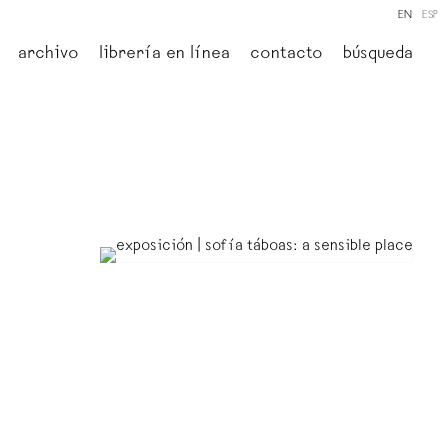
EN
ESP
archivo
librería en línea
contacto
búsqueda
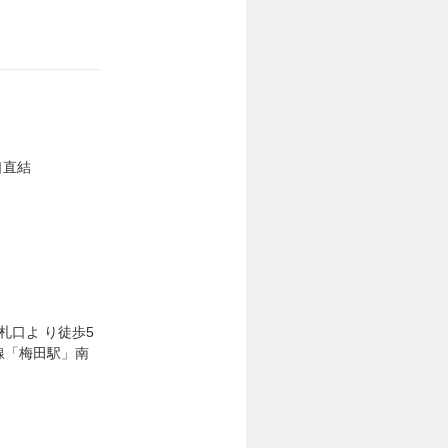
口直結
札口よ り徒歩5
線「梅田駅」南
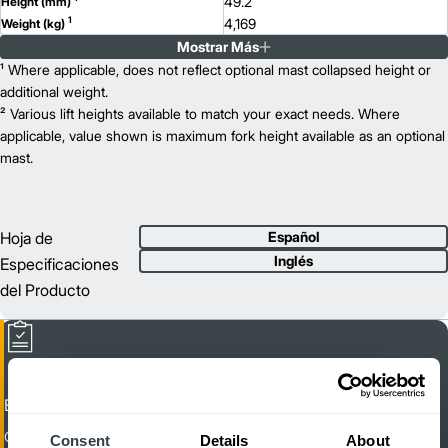
49.2
Height (mm)
1
4,169
Weight (kg)
Mostrar Más
EJG 212
Model
2,200
¹ Where applicable, does not reflect optional mast collapsed height or
Capacity (kg)
2
185
additional weight.
Lift Height (mm)
24 V
² Various lift heights available to match your exact needs. Where
Power Type
59.9
applicable, value shown is maximum fork height available as an optional
Length (mm)
32.7
mast.
Width (mm)
1
49.2
Height (mm)
1
4,491
Weight (kg)
EJG 214
Model
Hoja de
Español
2,600
Capacity (kg)
Inglés
Especificaciones
2
210
Lift Height (mm)
del Producto
24 V
Power Type
61.3
Length (mm)
32.7
Width (mm)
1
49.2
Height (mm)
1
4,857
Weight (kg)
EJG 216
Model
EFG CQ Campaign
3,000
Capacity (kg)
Counterbalance Walkie Stacker
Consent
Details
About
2
206
Lift Height (mm)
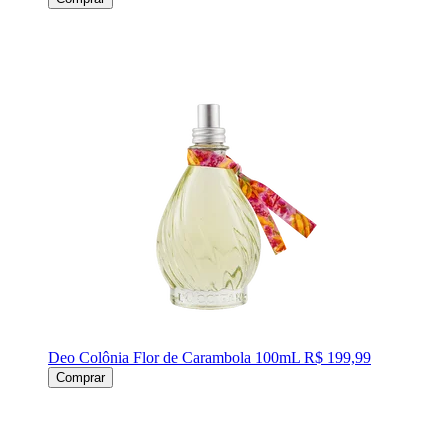
Deo Colônia Flor de Carambola 100mL
R$ 199,99
Comprar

___

### Work task
Leave out all images, then reproduce the entries above exactly.

### Answer to this task
EN
ESP
archivo
librería en línea
contacto
búsqueda
口直結
札口よ り徒歩5
線「梅田駅」南
49.2
Height (mm)
1
4,169
Weight (kg)
Mostrar Más
EJG 212
Model
2,200
¹ Where applicable, does not reflect optional mast collapsed height or
Capacity (kg)
2
185
additional weight.
Lift Height (mm)
24 V
² Various lift heights available to match your exact needs. Where
Power Type
59.9
applicable, value shown is maximum fork height available as an optional
Length (mm)
32.7
mast.
Width (mm)
1
49.2
Height (mm)
1
4,491
Weight (kg)
EJG 214
Model
Hoja de
Español
2,600
Capacity (kg)
Inglés
Especificaciones
2
210
Lift Height (mm)
del Producto
24 V
Power Type
61.3
Length (mm)
32.7
Width (mm)
1
49.2
Height (mm)
1
4,857
Weight (kg)
EJG 216
Model
EFG CQ Campaign
3,000
Capacity (kg)
Counterbalance Walkie Stacker
Consent
Details
About
2
206
Lift Height (mm)
Deo Colônia Flor de Carambola 100mL
R$ 199,99
Comprar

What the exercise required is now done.